It’s 5 days until Christmas, and we are knee-deep in the bustle, gathered up with the Haines family to wear Christmas pajamas, to eat until we want to die, and then to unwrap gifts. It wasn’t long ago that we had two sets of great-grandparents here and all the aunts and uncles, too. But things change, don’t they?
Today I’ll walk around my mother-in-law’s house and touch the trinkets that used to be at her mother’s house. I miss Grandmom, the one whose red Chanel lipstick I still strangely keep in my makeup drawer. It has the press of her lips in it. And pressed into me, too, is the way she loved me, though I wasn’t born from her people.
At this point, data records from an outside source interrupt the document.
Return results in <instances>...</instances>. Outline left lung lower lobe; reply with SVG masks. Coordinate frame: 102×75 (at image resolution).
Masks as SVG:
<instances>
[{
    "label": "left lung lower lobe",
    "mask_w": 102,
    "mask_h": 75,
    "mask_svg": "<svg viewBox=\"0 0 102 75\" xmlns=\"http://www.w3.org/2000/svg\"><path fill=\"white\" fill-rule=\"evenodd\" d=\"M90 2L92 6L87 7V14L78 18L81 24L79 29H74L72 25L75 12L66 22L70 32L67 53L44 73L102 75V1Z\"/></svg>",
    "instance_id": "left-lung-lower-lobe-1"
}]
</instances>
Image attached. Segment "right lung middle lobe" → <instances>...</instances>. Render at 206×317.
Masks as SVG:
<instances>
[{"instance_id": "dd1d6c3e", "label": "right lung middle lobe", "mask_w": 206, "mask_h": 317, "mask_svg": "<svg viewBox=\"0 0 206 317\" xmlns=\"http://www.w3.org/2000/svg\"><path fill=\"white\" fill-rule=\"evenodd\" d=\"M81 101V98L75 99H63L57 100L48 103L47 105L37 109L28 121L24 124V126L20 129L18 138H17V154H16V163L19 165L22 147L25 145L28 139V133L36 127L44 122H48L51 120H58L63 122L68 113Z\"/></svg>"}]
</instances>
I married in.
In the early days of our marriage, we would dine in Louisiana on early morning smothered quail. Her linens were from travels to Europe. She taught me fancy things, and we shared a love of science fiction.
Recently I started wearing her big cross again, the one Granddad hung over my neck as if I had run through a finish line, but really it was Grandmom who had crossed over—on to her Jesus and her C.S. Lewis.
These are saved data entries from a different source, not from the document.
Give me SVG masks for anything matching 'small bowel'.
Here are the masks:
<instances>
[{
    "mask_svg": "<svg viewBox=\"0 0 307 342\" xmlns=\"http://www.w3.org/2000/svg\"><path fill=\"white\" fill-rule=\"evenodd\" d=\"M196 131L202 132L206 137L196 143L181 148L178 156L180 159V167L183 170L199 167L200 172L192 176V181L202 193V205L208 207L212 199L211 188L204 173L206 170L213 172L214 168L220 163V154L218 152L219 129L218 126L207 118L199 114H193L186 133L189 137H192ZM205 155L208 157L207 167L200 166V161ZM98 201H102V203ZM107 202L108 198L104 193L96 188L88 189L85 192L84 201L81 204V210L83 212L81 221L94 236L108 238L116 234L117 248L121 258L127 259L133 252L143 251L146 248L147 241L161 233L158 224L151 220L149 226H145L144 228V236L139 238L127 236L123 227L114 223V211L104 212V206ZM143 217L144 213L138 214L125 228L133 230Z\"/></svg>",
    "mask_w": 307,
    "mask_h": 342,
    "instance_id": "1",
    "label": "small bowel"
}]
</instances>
Things change, don’t they? The shape of things, how they were then and how they are now, it really stands out at Christmas time.
Titus is asking for an Iron Man Horsey this year, and I told him there hasn’t been one of those invented yet, and he said, “That’s okay, Mama. Santa Claus can make it.” His three oldest brothers never spent a second believing in Santa Claus, but this time around, with our Titus, we’re all letting him believe. We don’t call Santa a lie anymore how we used to. We’re in the shape of wonder these days, too.
Isn’t it strange how missing can hit you at Christmas time, how a smell can bring back a song, how cinnamon throws me into my own Mamaw’s kitchen where I’m ten years old, drinking from oatmeal glass, “spiced tea” made with well water.
The older I get, the more I appreciate the tension, the tightrope slung between sorrow and wonder, lament and a proclamation of JOY.
As you wander the halls at old photographs and smell the memories you’ve shoved way back, remember the tension in this glorious season of waiting. We aren’t there yet, folks, but He’s coming. Feel the sorrow of it all and whisper glory.